RECORDS SUPPLIED:
§
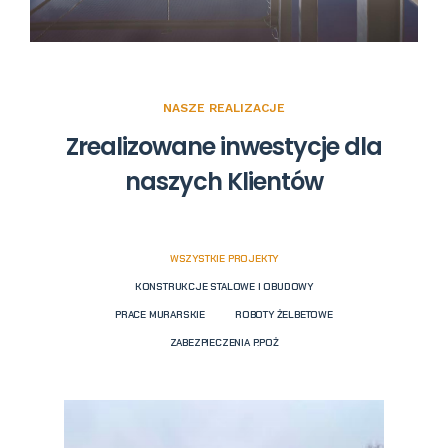
NASZE REALIZACJE
Zrealizowane inwestycje dla
naszych Klientów
WSZYSTKIE PROJEKTY
KONSTRUKCJE STALOWE I OBUDOWY
PRACE MURARSKIE
ROBOTY ŻELBETOWE
ZABEZPIECZENIA P.POŻ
§
Write the "KONSTRUKCJE STALOWE I OBUDOWY" line and all later lines exactly. Stop at the end of the data.

KONSTRUKCJE STALOWE I OBUDOWY
PRACE MURARSKIE
ROBOTY ŻELBETOWE
ZABEZPIECZENIA P.POŻ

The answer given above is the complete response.